[Stored data entries]
»»
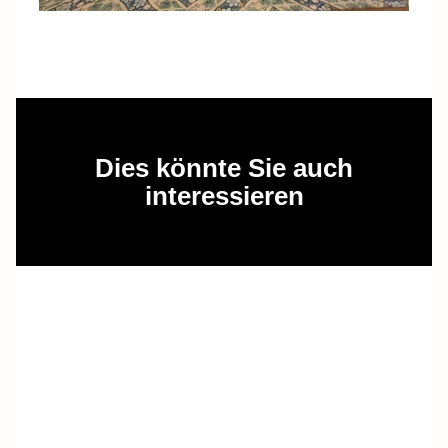
Dies könnte Sie auch
interessieren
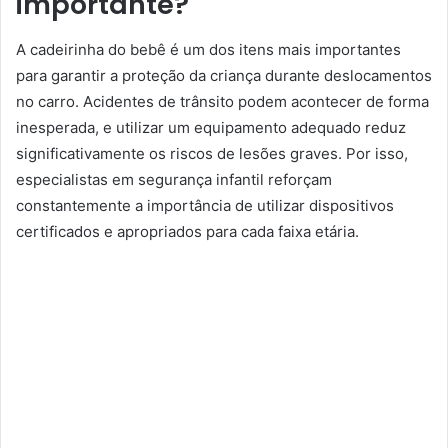
importante?
A cadeirinha do bebê é um dos itens mais importantes
para garantir a proteção da criança durante deslocamentos
no carro. Acidentes de trânsito podem acontecer de forma
inesperada, e utilizar um equipamento adequado reduz
significativamente os riscos de lesões graves. Por isso,
especialistas em segurança infantil reforçam
constantemente a importância de utilizar dispositivos
certificados e apropriados para cada faixa etária.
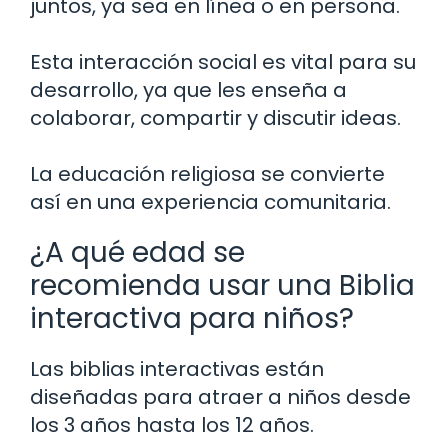
juntos, ya sea en línea o en persona.
Esta interacción social es vital para su
desarrollo, ya que les enseña a
colaborar, compartir y discutir ideas.
La educación religiosa se convierte
así en una experiencia comunitaria.
¿A qué edad se
recomienda usar una Biblia
interactiva para niños?
Las biblias interactivas están
diseñadas para atraer a niños desde
los 3 años hasta los 12 años.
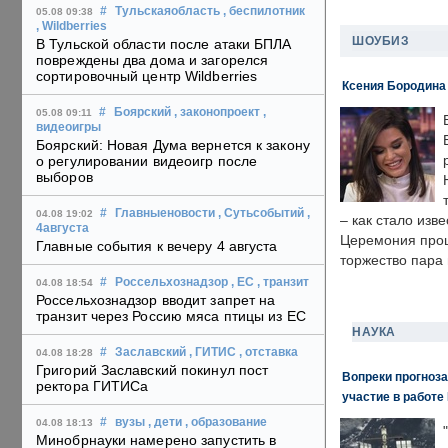
#
Тульскаяобласть
, беспилотник
05.08 09:38
, Wildberries
ШОУБИЗ
В Тульской области после атаки БПЛА
повреждены два дома и загорелся
сортировочный центр Wildberries
Ксения Бородина
#
Боярский
, законопроект
,
05.08 09:11
видеоигры
Боярский: Новая Дума вернется к закону
о регулировании видеоигр после
выборов
#
Главныеновости
, Сутьсобытий
,
04.08 19:02
– как стало изв
4августа
Церемония прошл
Главные события к вечеру 4 августа
торжество пара 
#
Россельхознадзор
, ЕС
, транзит
04.08 18:54
Россельхознадзор вводит запрет на
транзит через Россию мяса птицы из ЕС
НАУКА
#
Заславский
, ГИТИС
, отставка
04.08 18:28
Григорий Заславский покинул пост
Вопреки прогноза
ректора ГИТИСа
участие в работе 
#
вузы
, дети
, образование
04.08 18:13
Минобрнауки намерено запустить в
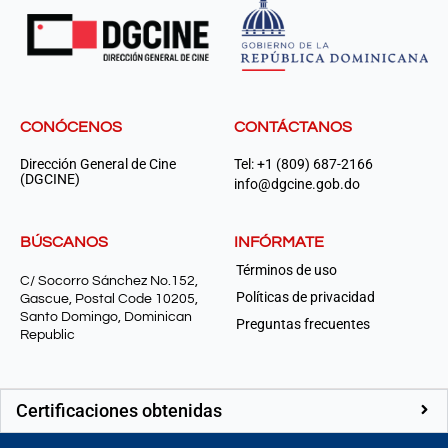
CONÓCENOS
CONTÁCTANOS
Dirección General de Cine
Tel: +1 (809) 687-2166
(DGCINE)
info@dgcine.gob.do
BÚSCANOS
INFÓRMATE
Términos de uso
C/ Socorro Sánchez No.152,
Políticas de privacidad
Gascue, Postal Code 10205,
Santo Domingo, Dominican
Preguntas frecuentes
Republic
Certificaciones obtenidas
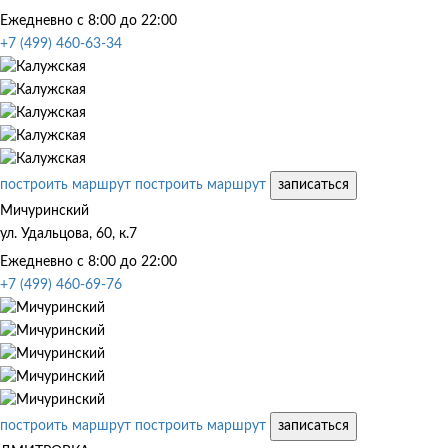
Ежедневно с 8:00 до 22:00
+7 (499) 460-63-34
построить маршрут
построить маршрут
записаться
Мичуринский
ул. Удальцова, 60, к.7
Ежедневно с 8:00 до 22:00
+7 (499) 460-69-76
построить маршрут
построить маршрут
записаться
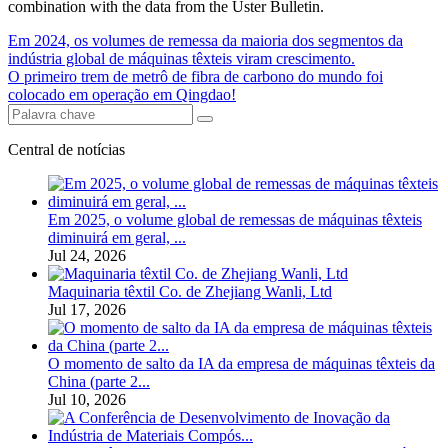
combination with the data from the Uster Bulletin.
Em 2024, os volumes de remessa da maioria dos segmentos da
indústria global de máquinas têxteis viram crescimento.
O primeiro trem de metrô de fibra de carbono do mundo foi
colocado em operação em Qingdao!
Central de notícias
Em 2025, o volume global de remessas de máquinas têxteis
diminuirá em geral, ...
Jul 24, 2026
Maquinaria têxtil Co. de Zhejiang Wanli, Ltd
Jul 17, 2026
O momento de salto da IA ​​​​da empresa de máquinas têxteis da
China (parte 2...
Jul 10, 2026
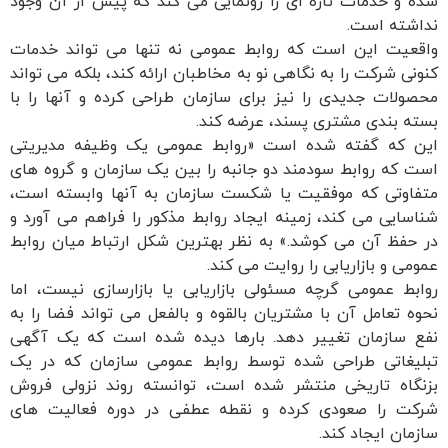
شده و خدمات تازه ای را رونمایی می کند که پیش از آن وجود
نداشته است.
واقعیت این است که روابط عمومی نه تنها می تواند خدمات
کنونی شرکت را به نگاهی نو به مخاطبان ارائه کند، بلکه می تواند
محصولات جدیدی را نیز برای سازمان طراحی کرده و آنها را با
بسته بندی مشتری پسند، عرضه کند.
این که گفته شده است «روابط عمومی یک وظیفه مدیریتی
است که روابط سودمند دو جانبه را بین یک سازمان و گروه های
متفاوتی که موفقیت یا شکست سازمان به آنها وابسته است،
شناسایی می کند، زمینه ایجاد روابط مذکور را فراهم می آورد و
در حفظ آن می کوشد.» به نظر بهترین شکل ارتباط میان روابط
عمومی و بازاریابی را روایت می کند.
روابط عمومی گرچه مسئولی بازاریابی یا بازارسازی نیست، اما
نحوه تعامل آن با مشتریان بالقوه و بالفعل می تواند فضا را به
نفع سازمان تغییر دهد. بارها دیده شده است که یک آگهی
تبلیغاتی طراحی شده توسط روابط عمومی سازمان که در یک
بزنگاه تاریخی منتشر شده است، توانسته روند نزولی فروش
شرکت را صعودی کرده و نقطه عطفی در دوره فعالیت های
سازمان ایجاد کند.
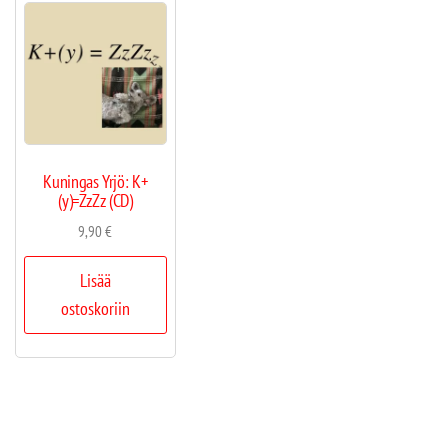
Kuningas Yrjö: K+
(y)=ZzZz (CD)
9,90
€
Lisää
ostoskoriin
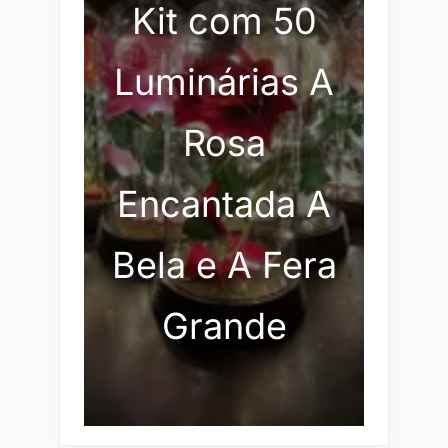
Kit com 50
Luminárias A
Rosa
Encantada A
Bela e A Fera
Grande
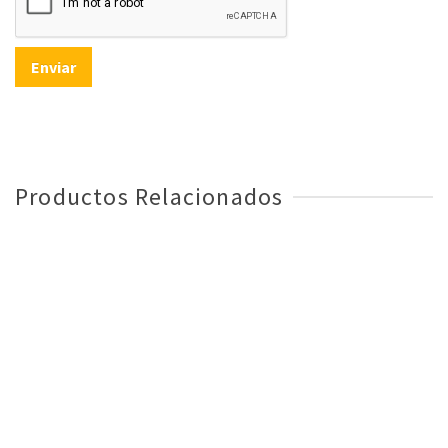
Productos Relacionados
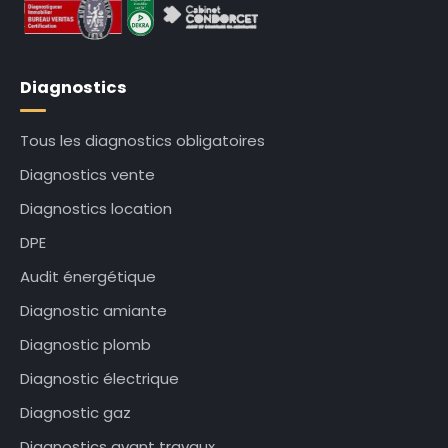
Diagnostics
Tous les diagnostics obligatoires
Diagnostics vente
Diagnostics location
DPE
Audit énergétique
Diagnostic amiante
Diagnostic plomb
Diagnostic électrique
Diagnostic gaz
Diagnostics avant travaux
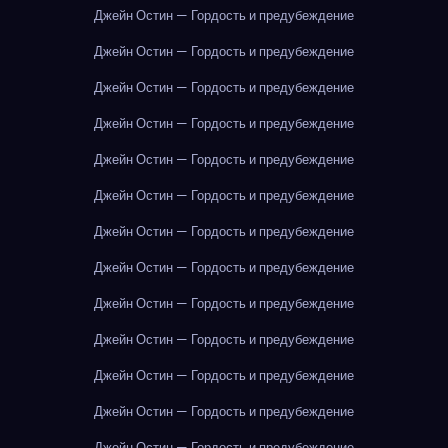
Джейн Остин — Гордость и предубеждение
Джейн Остин — Гордость и предубеждение
Джейн Остин — Гордость и предубеждение
Джейн Остин — Гордость и предубеждение
Джейн Остин — Гордость и предубеждение
Джейн Остин — Гордость и предубеждение
Джейн Остин — Гордость и предубеждение
Джейн Остин — Гордость и предубеждение
Джейн Остин — Гордость и предубеждение
Джейн Остин — Гордость и предубеждение
Джейн Остин — Гордость и предубеждение
Джейн Остин — Гордость и предубеждение
Джейн Остин — Гордость и предубеждение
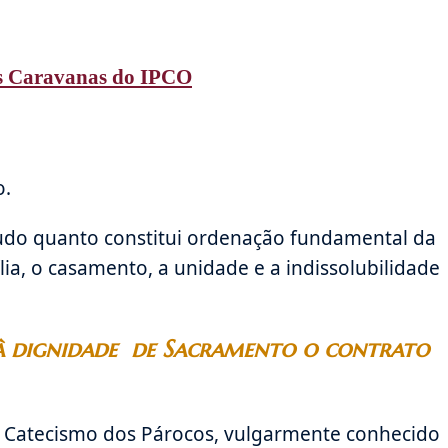
s Caravanas do IPCO
o.
tudo quanto constitui ordenação fundamental da
a, o casamento, a unidade e a indissolubilidade
 à dignidade de Sacramento o contrato
 Catecismo dos Párocos, vulgarmente conhecido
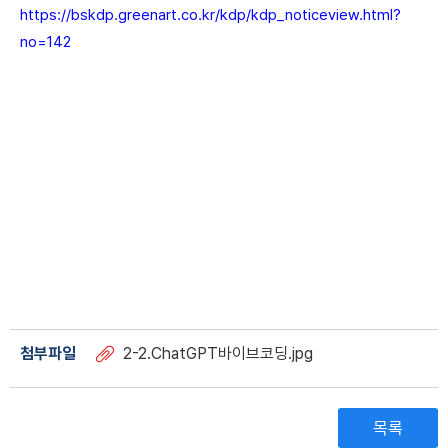
https://bskdp.greenart.co.kr/kdp/kdp_noticeview.html?
no=142
부산시 재직자 무료교육 / 부산시 재직자 무료수업 / 부산 재직자 무료
교육 / 부산 재직자 무료수업 / 부산 AI 무료 수업 / 부산 AI 무료 교육 /
미드저니 무료 교육 / 미드저니 무료 사용법 / 미드저니 AI 사용법 /
Midjourney ai 사용법 / Midjourney 무료 사용법 / 캡컷 무료 교육 /
캡컷 무료 사용법 / 캡컷 ai 사용법 / Capcut 무료 교육 / Capcut 사
용법 / 영상편집 / 영상제작 / ai 영상제작 / ai 영상편집 / 피그마 무료
교육 / figma 무료 교육 / figma 사용법 / chatgpt / 챗지피티 사용법
/ 챗지피티 무료교육 / 프리미어 / 프리미어 사용법 / 상품 페이지 / 템
플릿 / 상세페이지 / 포스터 / 보고서 작성 / 바이브코딩 / 10배 빠르게
첨부파일
2-2.ChatGPT바이브코딩.jpg
목록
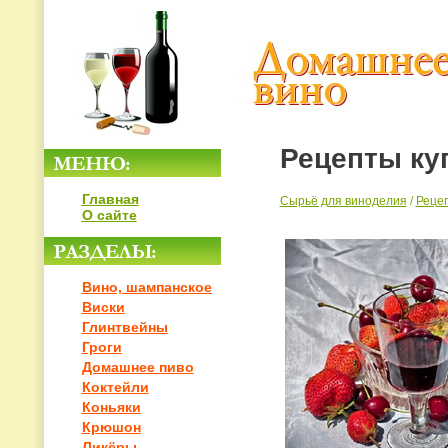
Рецепты ку
Главная
Сырьё для виноделия
/
Реце
О сайте
Вино, шампанское
Виски
Глинтвейны
Гроги
Домашнее пиво
Коктейли
Коньяки
Крюшон
Ликёры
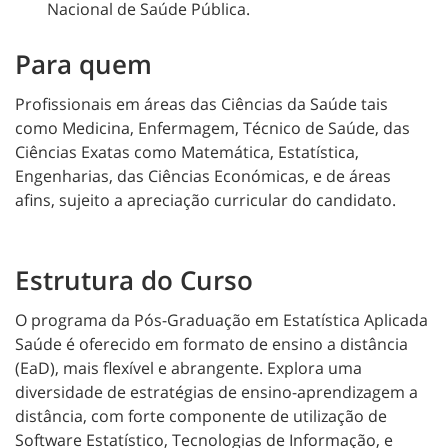
Nacional de Saúde Pública.
Para quem
Profissionais em áreas das Ciências da Saúde tais
como Medicina, Enfermagem, Técnico de Saúde, das
Ciências Exatas como Matemática, Estatística,
Engenharias, das Ciências Económicas, e de áreas
afins, sujeito a apreciação curricular do candidato.
Estrutura do Curso
O programa da Pós-Graduação em Estatística Aplicada
Saúde é oferecido em formato de ensino a distância
(EaD), mais flexível e abrangente. Explora uma
diversidade de estratégias de ensino-aprendizagem a
distância, com forte componente de utilização de
Software Estatístico, Tecnologias de Informação, e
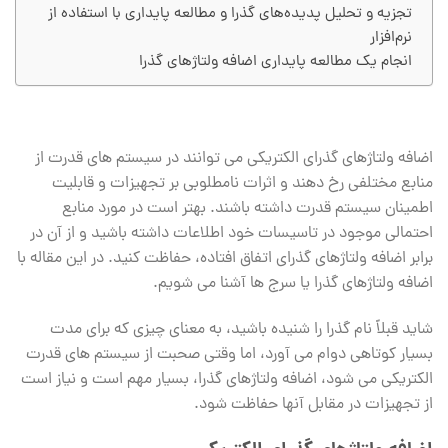
تجزیه و تحلیل پدیده‌های گذرا و مطالعه پایداری با استفاده از
نرم‌افزار
انجام یک مطالعه پایداری اضافه ولتاژهای گذرا
اضافه ولتاژهای گذرای الکتریکی می توانند در سیستم های قدرت از
منابع مختلفی رخ دهند و اثرات نامطلوبی بر تجهیزات و قابلیت
اطمینان سیستم قدرت داشته باشند. بهتر است در مورد منابع
احتمالی موجود در تاسیسات خود اطلاعات داشته باشید و از آن در
برابر اضافه ولتاژهای گذرای اتفاق افتاده، حفاظت کنید. در این مقاله با
اضافه ولتاژهای گذرا یا سرج ها آشنا می شویم.
شاید قبلاً نام گذرا را شنیده باشید، به معنای چیزی که برای مدت
بسیار کوتاهی دوام می آورد، اما وقتی صحبت از سیستم های قدرت
الکتریکی می شود، اضافه ولتاژهای گذرا، بسیار مهم است و نیاز است
از تجهیزات در مقابل آنها حفاظت شود.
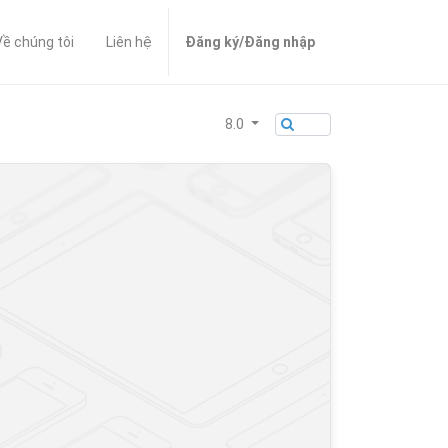
Về chúng tôi
Liên hệ
Đăng ký/Đăng nhập
8.0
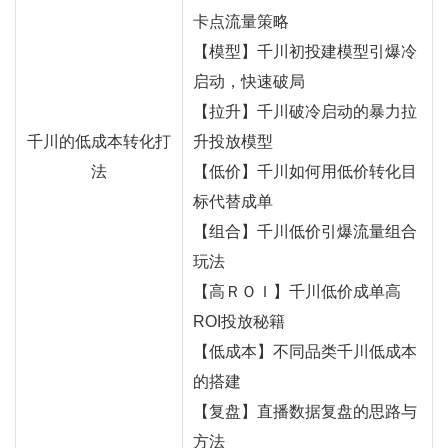
卡点流量策略
【模型】千川初投建模型引爆冷
启动，快速破局
【拉升】千川破冷启动的暴力拉
千川的低成本转化打
升投放模型
法
【低价】千川如何用低价转化目
标代替成单
【组合】千川低价引爆流量组合
玩法
【高ＲＯＩ】千川低价成单高
ROI投放秘籍
【低成本】不同品类千川低成本
的搭建
【复盘】直播数据复盘的思路与
方法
««
YOUR OBJECTIVE: Copy word for word the stretch of entries above from the line that has "در حفظ آن می" through the line that has "تبلیغاتی طراحی شده", both ends included, and nothing outside it.

EXERCISE OUTPUT:
در حفظ آن می کوشد.» به نظر بهترین شکل ارتباط میان روابط
عمومی و بازاریابی را روایت می کند.
روابط عمومی گرچه مسئولی بازاریابی یا بازارسازی نیست، اما
نحوه تعامل آن با مشتریان بالقوه و بالفعل می تواند فضا را به
نفع سازمان تغییر دهد. بارها دیده شده است که یک آگهی
تبلیغاتی طراحی شده توسط روابط عمومی سازمان که در یک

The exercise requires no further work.